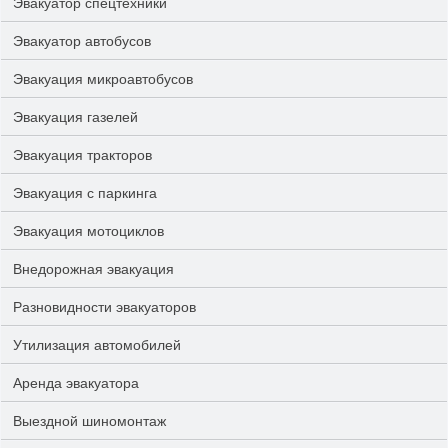
Эвакуатор спецтехники
Эвакуатор автобусов
Эвакуация микроавтобусов
Эвакуация газелей
Эвакуация тракторов
Эвакуация с паркинга
Эвакуация мотоциклов
Внедорожная эвакуация
Разновидности эвакуаторов
Утилизация автомобилей
Аренда эвакуатора
Выездной шиномонтаж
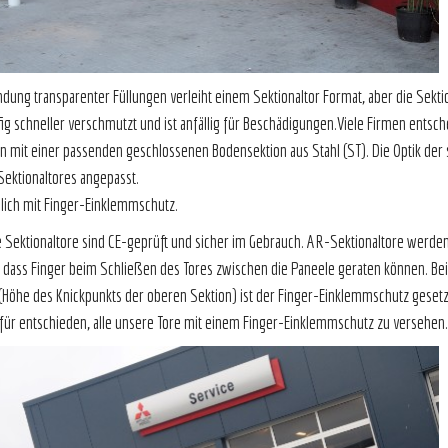
dung transparenter Füllungen verleiht einem Sektionaltor Format, aber die Sektio
fig schneller verschmutzt und ist anfällig für Beschädigungen.Viele Firmen entsc
n mit einer passenden geschlossenen Bodensektion aus Stahl (ST). Die Optik der s
ektionaltores angepasst.
chließlich mit Finger-Einklemmsc
e Sektionaltore sind CE-geprüft und sicher im Gebrauch. AR-Sektionaltore werde
, dass Finger beim Schließen des Tores zwischen die Paneele geraten können. B
 (Höhe des Knickpunkts der oberen Sektion) ist der Finger-Einklemmschutz geset
ür entschieden, alle unsere Tore mit einem Finger-Einklemmschutz zu versehen.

▸ TASK TO COMPLETE
Give the count of lines in the entries above that hold the word "einem", with no other words.

▸ WORKED SOLUTION
2